─── DATASET CONTENT

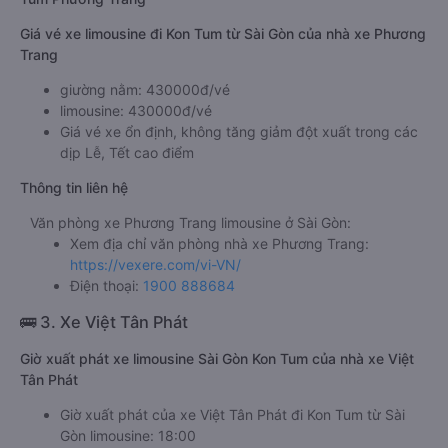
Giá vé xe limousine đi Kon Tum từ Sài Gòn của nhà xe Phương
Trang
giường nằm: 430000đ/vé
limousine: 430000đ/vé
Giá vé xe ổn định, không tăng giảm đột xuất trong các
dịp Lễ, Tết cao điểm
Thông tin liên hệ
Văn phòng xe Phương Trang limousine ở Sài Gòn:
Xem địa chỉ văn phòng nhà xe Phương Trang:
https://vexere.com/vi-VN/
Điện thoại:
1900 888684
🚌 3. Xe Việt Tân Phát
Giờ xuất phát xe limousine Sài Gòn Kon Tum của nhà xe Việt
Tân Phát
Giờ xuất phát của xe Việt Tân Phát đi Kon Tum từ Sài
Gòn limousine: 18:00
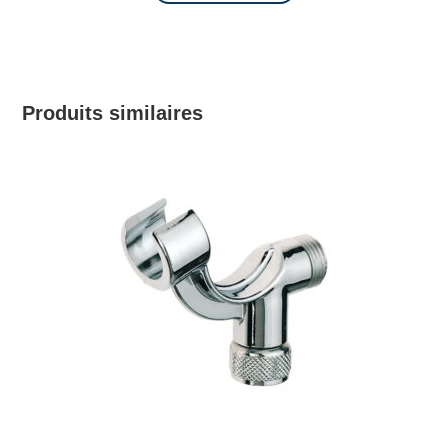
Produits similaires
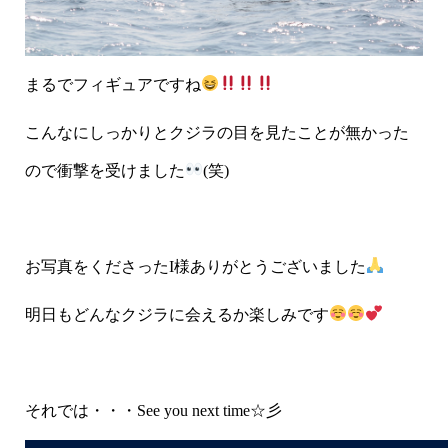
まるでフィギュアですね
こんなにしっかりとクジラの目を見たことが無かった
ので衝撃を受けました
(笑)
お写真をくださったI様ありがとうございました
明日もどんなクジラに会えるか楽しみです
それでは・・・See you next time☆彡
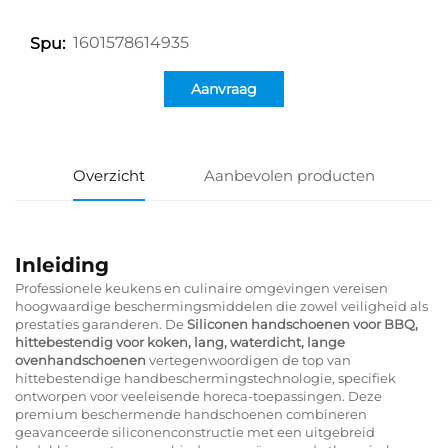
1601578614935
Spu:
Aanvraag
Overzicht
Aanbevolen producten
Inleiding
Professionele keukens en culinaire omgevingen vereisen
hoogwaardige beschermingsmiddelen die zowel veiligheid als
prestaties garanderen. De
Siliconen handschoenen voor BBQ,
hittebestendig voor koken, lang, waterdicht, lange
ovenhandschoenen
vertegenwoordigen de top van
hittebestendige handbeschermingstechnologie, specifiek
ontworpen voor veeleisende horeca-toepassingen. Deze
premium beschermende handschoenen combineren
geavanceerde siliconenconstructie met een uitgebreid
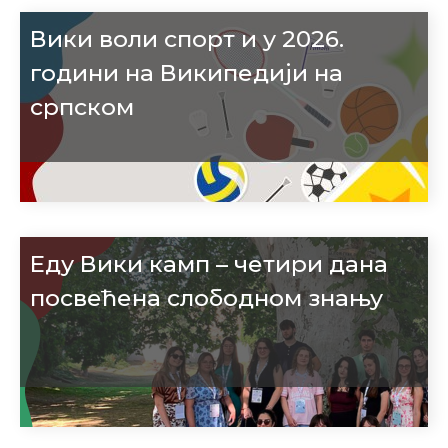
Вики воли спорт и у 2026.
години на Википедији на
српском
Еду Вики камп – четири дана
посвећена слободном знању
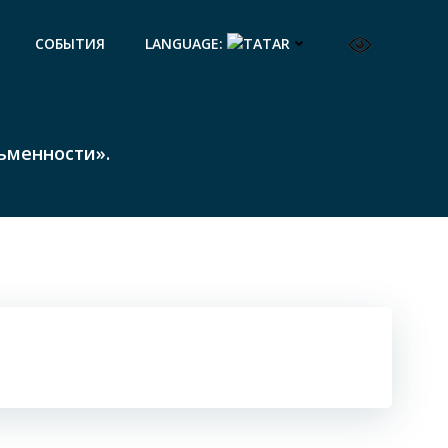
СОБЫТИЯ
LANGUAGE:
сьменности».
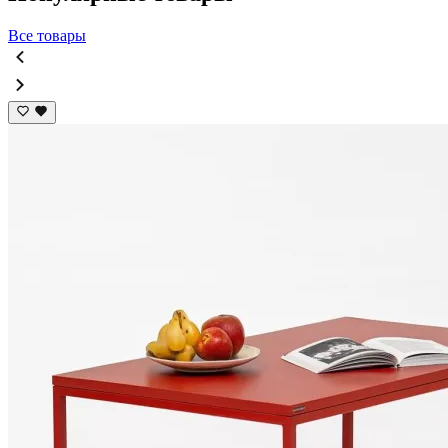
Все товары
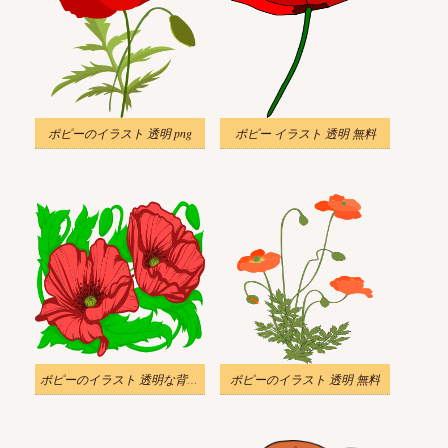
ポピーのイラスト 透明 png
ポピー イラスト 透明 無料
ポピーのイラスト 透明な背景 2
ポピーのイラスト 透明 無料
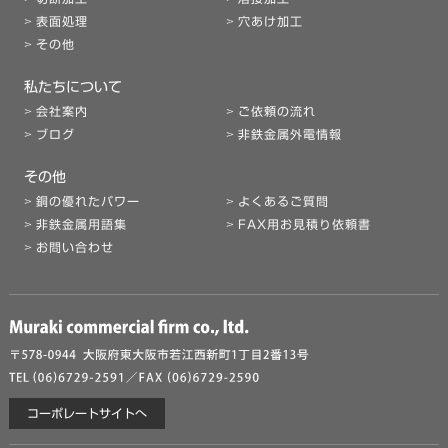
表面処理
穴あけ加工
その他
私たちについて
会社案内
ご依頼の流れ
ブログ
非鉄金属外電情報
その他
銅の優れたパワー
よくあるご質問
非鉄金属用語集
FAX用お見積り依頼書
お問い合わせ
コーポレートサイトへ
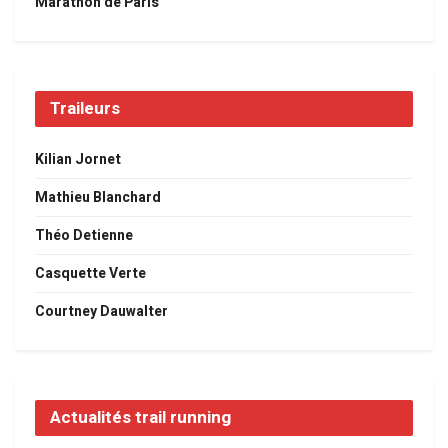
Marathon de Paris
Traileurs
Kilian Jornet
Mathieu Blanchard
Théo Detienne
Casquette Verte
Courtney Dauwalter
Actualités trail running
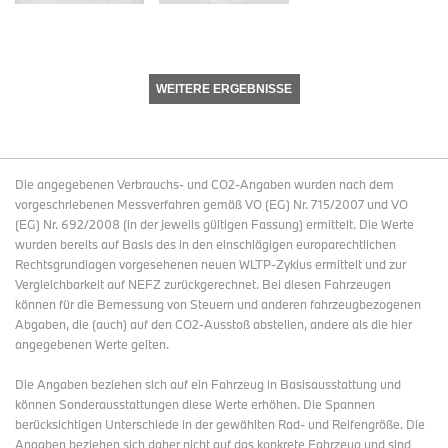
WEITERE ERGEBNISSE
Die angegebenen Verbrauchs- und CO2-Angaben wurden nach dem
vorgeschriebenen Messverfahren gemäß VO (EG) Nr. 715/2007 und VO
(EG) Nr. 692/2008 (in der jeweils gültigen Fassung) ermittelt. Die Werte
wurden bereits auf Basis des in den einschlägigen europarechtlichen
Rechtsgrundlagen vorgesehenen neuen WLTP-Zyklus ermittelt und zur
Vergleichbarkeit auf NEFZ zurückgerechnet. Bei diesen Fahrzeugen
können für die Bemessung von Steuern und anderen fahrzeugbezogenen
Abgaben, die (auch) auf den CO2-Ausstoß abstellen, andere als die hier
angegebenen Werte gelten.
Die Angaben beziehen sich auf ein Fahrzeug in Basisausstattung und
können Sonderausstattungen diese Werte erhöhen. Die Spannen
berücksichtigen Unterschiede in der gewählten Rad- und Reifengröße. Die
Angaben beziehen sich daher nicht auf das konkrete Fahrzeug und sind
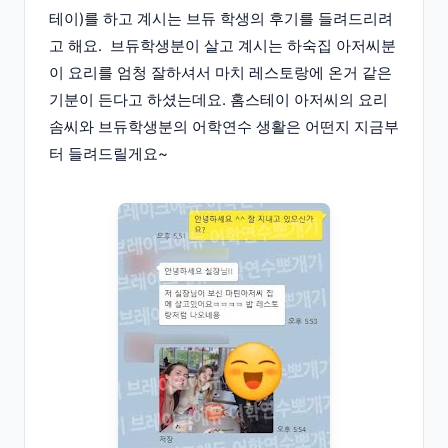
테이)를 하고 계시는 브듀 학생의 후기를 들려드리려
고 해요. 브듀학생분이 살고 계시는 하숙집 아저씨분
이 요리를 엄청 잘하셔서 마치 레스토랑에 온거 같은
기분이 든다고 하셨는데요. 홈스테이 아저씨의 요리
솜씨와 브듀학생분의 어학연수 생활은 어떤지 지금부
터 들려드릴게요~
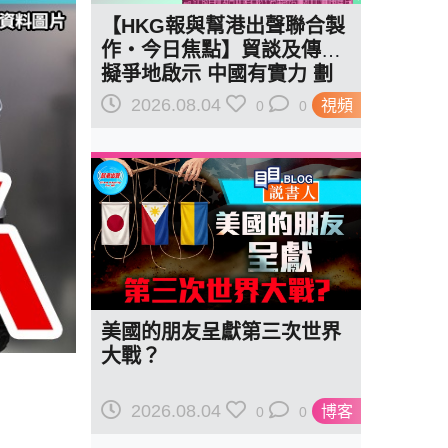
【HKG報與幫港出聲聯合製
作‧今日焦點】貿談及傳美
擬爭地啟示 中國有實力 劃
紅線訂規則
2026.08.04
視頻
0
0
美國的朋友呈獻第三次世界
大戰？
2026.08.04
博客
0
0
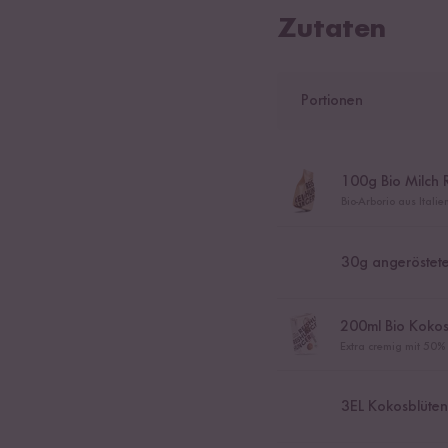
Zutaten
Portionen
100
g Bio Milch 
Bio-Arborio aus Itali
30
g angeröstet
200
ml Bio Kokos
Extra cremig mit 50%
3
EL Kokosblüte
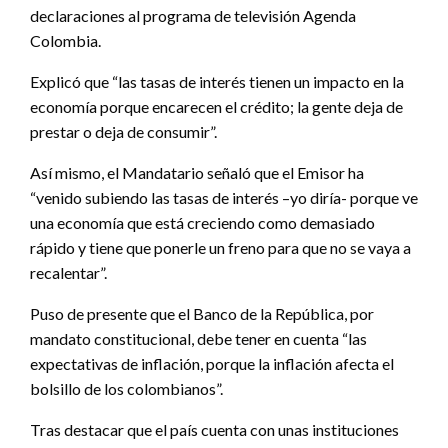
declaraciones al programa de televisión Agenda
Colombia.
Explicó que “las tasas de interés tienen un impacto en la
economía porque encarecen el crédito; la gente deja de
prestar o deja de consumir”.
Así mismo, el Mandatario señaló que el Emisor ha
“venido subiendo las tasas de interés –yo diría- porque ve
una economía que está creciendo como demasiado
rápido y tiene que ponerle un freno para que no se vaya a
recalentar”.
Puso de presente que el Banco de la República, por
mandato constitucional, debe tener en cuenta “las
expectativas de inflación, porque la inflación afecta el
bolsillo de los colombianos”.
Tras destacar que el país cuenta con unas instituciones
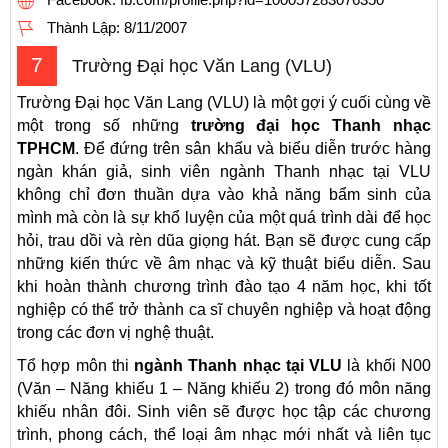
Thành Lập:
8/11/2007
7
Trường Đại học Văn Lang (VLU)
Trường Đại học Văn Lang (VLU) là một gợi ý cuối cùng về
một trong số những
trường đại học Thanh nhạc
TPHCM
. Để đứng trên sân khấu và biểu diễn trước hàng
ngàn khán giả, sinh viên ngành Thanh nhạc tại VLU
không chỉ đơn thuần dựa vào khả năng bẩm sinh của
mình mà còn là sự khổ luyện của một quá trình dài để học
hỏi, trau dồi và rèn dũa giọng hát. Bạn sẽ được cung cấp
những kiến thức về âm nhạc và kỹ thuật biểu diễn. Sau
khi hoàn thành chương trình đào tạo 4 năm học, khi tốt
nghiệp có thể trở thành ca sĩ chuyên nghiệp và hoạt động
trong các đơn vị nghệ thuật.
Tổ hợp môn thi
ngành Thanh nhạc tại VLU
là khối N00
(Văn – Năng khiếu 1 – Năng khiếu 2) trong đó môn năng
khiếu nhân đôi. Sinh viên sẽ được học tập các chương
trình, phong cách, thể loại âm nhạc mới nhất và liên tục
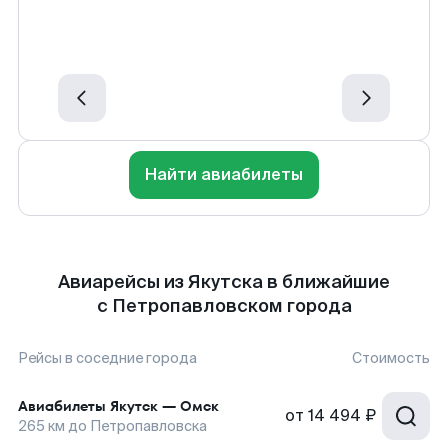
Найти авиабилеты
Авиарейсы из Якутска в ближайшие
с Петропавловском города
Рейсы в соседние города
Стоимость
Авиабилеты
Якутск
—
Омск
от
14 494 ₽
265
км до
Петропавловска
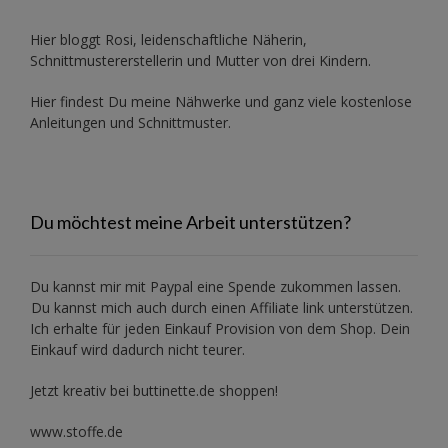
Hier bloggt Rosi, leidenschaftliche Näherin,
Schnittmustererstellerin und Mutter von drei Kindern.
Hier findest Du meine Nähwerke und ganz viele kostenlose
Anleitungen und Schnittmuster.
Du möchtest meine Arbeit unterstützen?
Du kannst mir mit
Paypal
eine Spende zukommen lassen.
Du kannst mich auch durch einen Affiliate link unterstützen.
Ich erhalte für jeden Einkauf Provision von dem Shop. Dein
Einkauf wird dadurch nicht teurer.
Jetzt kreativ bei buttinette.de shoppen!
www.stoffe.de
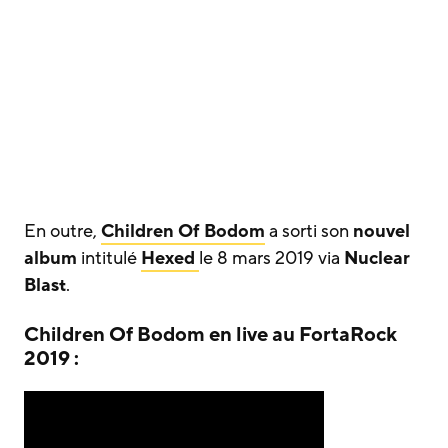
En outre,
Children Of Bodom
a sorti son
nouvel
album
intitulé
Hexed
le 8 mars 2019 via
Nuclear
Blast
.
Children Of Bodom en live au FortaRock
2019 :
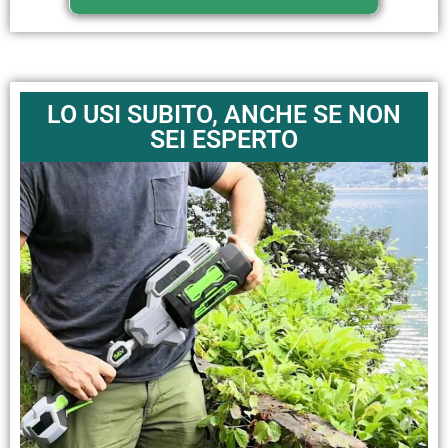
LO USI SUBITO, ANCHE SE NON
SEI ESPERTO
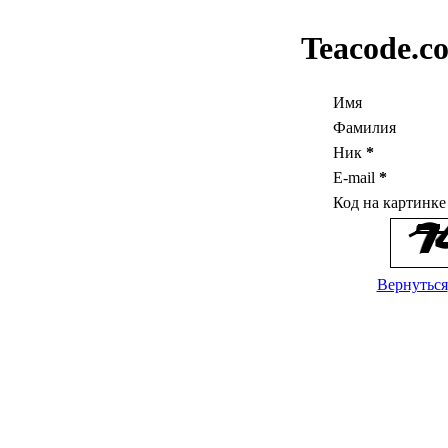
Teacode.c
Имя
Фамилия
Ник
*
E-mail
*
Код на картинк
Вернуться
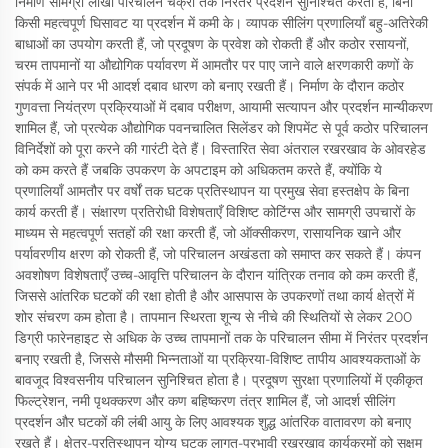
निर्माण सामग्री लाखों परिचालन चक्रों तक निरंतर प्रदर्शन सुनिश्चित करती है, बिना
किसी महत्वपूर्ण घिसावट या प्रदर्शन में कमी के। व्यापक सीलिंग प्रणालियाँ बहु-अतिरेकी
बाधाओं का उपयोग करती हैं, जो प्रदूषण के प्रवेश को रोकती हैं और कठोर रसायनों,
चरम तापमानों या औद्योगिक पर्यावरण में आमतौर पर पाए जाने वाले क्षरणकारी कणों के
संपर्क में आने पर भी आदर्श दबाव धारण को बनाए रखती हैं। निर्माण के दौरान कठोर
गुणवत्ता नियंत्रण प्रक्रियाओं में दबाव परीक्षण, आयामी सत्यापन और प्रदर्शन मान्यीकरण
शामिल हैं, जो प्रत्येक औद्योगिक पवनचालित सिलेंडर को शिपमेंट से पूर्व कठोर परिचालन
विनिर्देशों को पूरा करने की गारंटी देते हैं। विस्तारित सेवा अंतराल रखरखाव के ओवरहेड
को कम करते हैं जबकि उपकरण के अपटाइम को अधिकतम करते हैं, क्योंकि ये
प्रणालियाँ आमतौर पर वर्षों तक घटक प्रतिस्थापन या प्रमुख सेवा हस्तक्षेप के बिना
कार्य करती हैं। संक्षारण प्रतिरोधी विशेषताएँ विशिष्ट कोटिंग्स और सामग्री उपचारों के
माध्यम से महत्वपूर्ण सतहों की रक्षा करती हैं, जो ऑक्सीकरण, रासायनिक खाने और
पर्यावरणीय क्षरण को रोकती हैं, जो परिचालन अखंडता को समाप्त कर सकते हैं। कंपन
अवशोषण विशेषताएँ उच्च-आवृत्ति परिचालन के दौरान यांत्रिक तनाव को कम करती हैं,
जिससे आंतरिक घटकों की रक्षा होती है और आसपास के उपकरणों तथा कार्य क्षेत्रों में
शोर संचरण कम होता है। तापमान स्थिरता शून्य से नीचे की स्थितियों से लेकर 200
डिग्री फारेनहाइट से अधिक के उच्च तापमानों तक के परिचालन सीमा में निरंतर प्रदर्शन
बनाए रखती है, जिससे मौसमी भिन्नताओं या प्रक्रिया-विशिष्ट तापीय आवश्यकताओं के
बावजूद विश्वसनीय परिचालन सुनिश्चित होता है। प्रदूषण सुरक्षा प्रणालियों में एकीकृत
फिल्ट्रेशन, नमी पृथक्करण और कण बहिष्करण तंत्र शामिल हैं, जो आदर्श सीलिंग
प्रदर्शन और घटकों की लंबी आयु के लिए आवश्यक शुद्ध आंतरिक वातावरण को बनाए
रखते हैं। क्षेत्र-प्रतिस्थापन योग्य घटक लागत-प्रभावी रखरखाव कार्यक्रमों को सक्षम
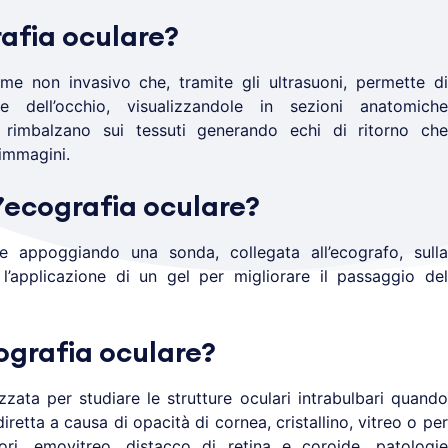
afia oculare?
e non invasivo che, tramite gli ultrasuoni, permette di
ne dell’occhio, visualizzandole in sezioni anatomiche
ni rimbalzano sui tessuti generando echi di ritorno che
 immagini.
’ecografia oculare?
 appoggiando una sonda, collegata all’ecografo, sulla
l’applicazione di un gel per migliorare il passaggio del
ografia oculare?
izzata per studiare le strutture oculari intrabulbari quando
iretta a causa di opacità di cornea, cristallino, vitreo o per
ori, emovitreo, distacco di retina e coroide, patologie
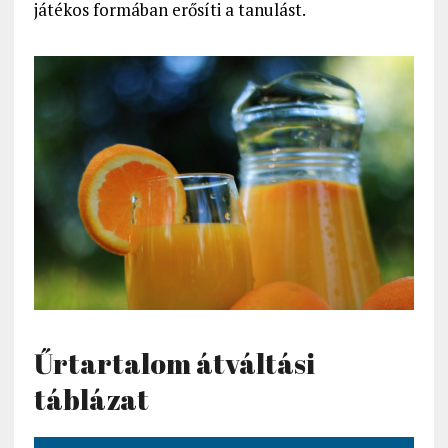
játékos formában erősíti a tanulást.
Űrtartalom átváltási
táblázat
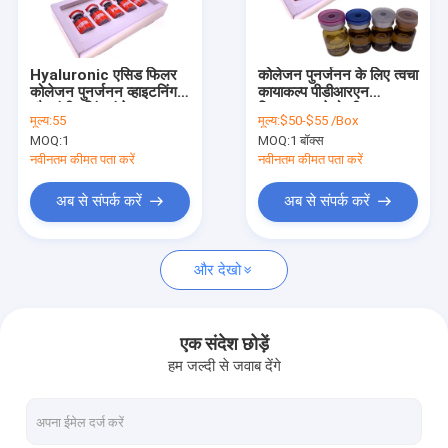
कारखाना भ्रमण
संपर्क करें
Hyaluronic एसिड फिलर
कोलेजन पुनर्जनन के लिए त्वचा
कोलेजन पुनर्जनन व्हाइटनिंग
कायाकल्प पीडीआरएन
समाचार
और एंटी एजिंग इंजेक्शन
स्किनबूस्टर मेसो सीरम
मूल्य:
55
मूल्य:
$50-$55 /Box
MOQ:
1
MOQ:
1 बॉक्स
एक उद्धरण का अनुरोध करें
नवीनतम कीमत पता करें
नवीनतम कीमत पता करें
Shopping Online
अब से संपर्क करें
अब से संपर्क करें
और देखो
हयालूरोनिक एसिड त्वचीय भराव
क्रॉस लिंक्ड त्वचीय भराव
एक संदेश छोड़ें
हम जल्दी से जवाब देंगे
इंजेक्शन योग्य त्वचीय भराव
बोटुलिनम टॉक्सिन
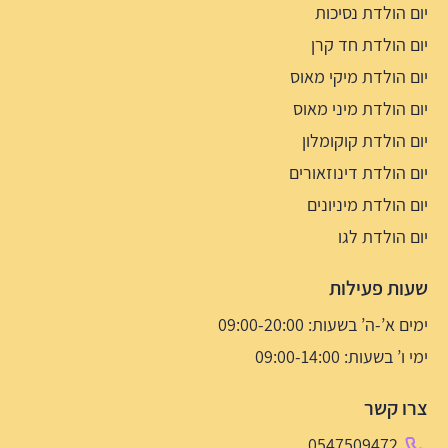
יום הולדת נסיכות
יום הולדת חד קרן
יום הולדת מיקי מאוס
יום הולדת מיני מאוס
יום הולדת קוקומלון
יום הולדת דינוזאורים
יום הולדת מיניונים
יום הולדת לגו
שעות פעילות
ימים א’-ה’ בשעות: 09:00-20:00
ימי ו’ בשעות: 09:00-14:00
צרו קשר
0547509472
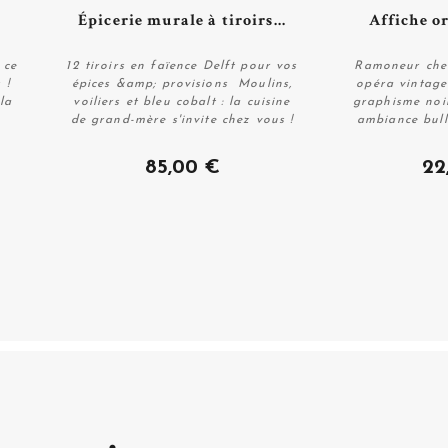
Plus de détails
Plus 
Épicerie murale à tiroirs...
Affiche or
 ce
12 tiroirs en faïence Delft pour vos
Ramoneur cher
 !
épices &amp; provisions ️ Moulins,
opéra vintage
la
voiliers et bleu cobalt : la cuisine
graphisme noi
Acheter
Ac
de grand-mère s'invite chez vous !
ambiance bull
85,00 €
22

──────

- _INSTRUCTIONS TO FOLLOW_: Filter the entries down to the lines that hold "biểu". Copy those lines.

- _RESPONSE TO THE EXERCISE_:
. Để đứng trên sân khấu và biểu diễn trước hàng
những kiến thức về âm nhạc và kỹ thuật biểu diễn. Sau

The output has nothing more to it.